第11話 神楽に下された罰

期末テストも最終日。残り二科目。


北見は過去問をチェックしようと早めに登校した。ドアを開けると、半数程度の席が埋まっていた。皆うつむいて参考書をめくっている。

北見はテスト用の席次ーー前のドアから近い席に座り、窓際に目をやった。


ーー神楽がいない。昨日までは早く来ていたのに。


神楽の席は、窓際の奥。いつの間にか確認していた自分が腹立たしい。


思考を切り替える。

かつて父に言われたことがあるーー「集中するための儀式を持て」と。

北見は、消しゴムに親指の爪を立てた。

その感触が引き金になり、神楽のことが頭からすっと消えていく。


参考書をめくる。


ふらり、と誰かが目の前を通り過ぎた。


思わず目で追うと、白の半袖パーカーにデニムのすらっとした後ろ姿が、途中の机に手をついてふらつきながら窓際に向かっていた。


神楽だ。


誰も顔を上げようとしない。

北見は神楽から目を離せなかった。


ーー体調が悪いのか?


神楽は机に体を預けてぼんやりしている。


テストを受けようと無理して出てきたのかもしれない。自分には関係ない、放っておけばいい。
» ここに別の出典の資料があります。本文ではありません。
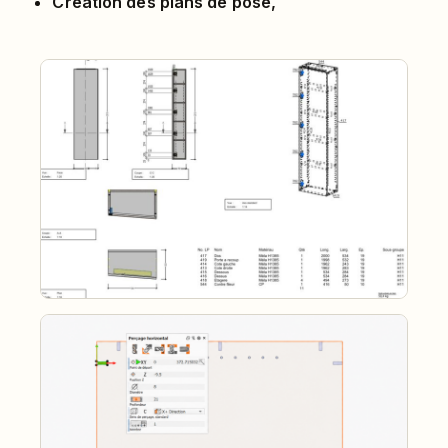
Création des plans de pose,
そう思ったがーー


いや、やはり倒れそうな人間を見過ごすことはできない。

神楽の存在は腹立たしいが、それとこれとは別だ。


北見は、ちょうど入ってきた担任に、神楽が体調が悪いようだと伝えた。


担任はクラスメイトたちの間を縫って神楽の席に行った。神楽は口にハンカチを当てながら話している。


担任と神楽はちらっと北見を見る。

北見が目をそらすと、神楽が立ち上がった。

担任に笑顔を向け、頭を下げている。それからカバンを持ち、こちらに歩いてきた。


礼を言われるか。

身構えていたら、神楽が通り過ぎざま足を止め、吐き捨てるように言った。


「オレに関わるな」


ぞっとするほと冷たい声に震えた。感謝されると思って心を緩めていたら、いきなり刺された。

北見の中に怒りが込み上がる。


関わるもなにも、体調が悪そうと担任に伝えただけだ。感謝されないとしても、拒絶されるほどの出来事でもない。

けれど、なんとなく腑に落ちる。


コイツはオレが嫌いなんだ。幸い、こちらもだ。


ふと、別の感覚が北見を襲う。


なんだか、匂いがする。神楽からか?

鼻につくような、少し甘いような……。酔った父がよくこんな風な……


……アルコール?


ピピピ、とスマホが鳴った。そういえば電源を切っていなかった。父親からの着信だ。


北見は慌ててバッグを探る。

なぜか神楽もバッグを探っている。北見が先にスマホを取り出すが、鳴っていなかった。


「あ、はいーー」


神楽がスマホを耳にあてた。低く抑えた声でなにか話しながら教室を出て行く。


ああ、着信音が一緒なのか。


北見は、アルコールの匂いと着信音に、体を締め付けられるような嫌な気配を感じていた。